If the window didn't open? She'd have to smash it, perhaps with the heel of her shoe. Complicated and messy and loud. Would it really be worth it?
Djuna fell asleep dreaming of the sad surge upwards, the struts of her ascent. Of depressed gremlins clinging to a plane's wing, of balloons at dusk over a prairie's red sweep, of the smell of rain-kissed earth. She dreamed of the left-behind life, and told it to herself, but the story was dull, days strung on knotted twine, uniformly even and bland as pudding. When did her story begin? Had it yet? Was it done before it had really begun?
Day Five
The bus was still moving, she could feel it, when she woke in the small hours of the morning. Almost everyone on the bus was asleep. She could hear gentle snores and snorts and the humming of the ventilation system. Outside the stars hurtled past as they went up and up. Below them, the world was the size of a half-shadowed duckpond dwindling to a lilypad.
She contemplated the journey as the bus rose through the darkness. She thought about Point A and Point B and the distance in between. She thought about the impossibility of staying at Point A, of poltergeists and zombies and seances full of dust. When she exhaled, the fronds of her marvelous plant stirred and swayed as though they wanted to whisper something.

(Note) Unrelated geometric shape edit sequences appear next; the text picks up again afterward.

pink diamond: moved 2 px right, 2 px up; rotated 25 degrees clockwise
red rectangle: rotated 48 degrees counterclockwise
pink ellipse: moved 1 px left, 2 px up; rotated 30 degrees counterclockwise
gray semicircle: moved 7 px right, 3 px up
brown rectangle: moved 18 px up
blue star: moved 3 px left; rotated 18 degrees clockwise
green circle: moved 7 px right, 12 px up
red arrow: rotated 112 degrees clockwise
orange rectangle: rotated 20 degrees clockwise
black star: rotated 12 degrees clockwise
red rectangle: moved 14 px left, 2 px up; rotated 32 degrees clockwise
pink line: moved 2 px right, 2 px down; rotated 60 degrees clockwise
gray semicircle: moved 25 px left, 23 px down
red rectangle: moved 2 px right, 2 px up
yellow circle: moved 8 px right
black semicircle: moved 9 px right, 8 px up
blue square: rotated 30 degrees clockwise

She read the last page of her book, and then the advertisements in the back, and then the back cover, and then the numbers of the UPC code. She added them up, and understood what they mean, what the bus represented, and why there was no way to go back. Her story was not done, had not yet experienced its Freitag's triangle, its rising action (though surely she was rising now?), its climax, its denouement like the shuddering release before one curls into the seats knowing that the story is done and the lights will come up soon. Stories flowed around her, predicting and shaping her own, as though now were the moment of her birth, the moment she began to speak.
Red dust dunes pulled past, lazy armadillo shapes repeated over and over again. She looked for fellow characters out in the rusty sand, or even footsteps or a bit of discarded paper, its letters desiccated and spider like. But the landscape was an empty frame waiting to be occupied.
The other passengers were restless. The unicorn girl could not stare out the window easily; her horn tip collided with the plastic, had knocked it painfully once or twice when the bus had jolted. So she stood near a window, bracing herself with an arm, watching the horizon and the sun glaring censoriously overhead.
They pulled into Paradise at dusk. Djuna left her trash in the seat. Someone would come by and clean it after all, and her finished book would be a bonus prize for some lucky cleaner interested in dolphin sex.
The air smelled of iron as she rolled her bag across the bus's pockmarked floor, exited and inhaled, curious. Glass stretched overhead in an enormous dome, etched with ravens and thunderbirds. Hope entered in at the soles of her feet and made her stand straighter. No turning back. This was Paradise, after all.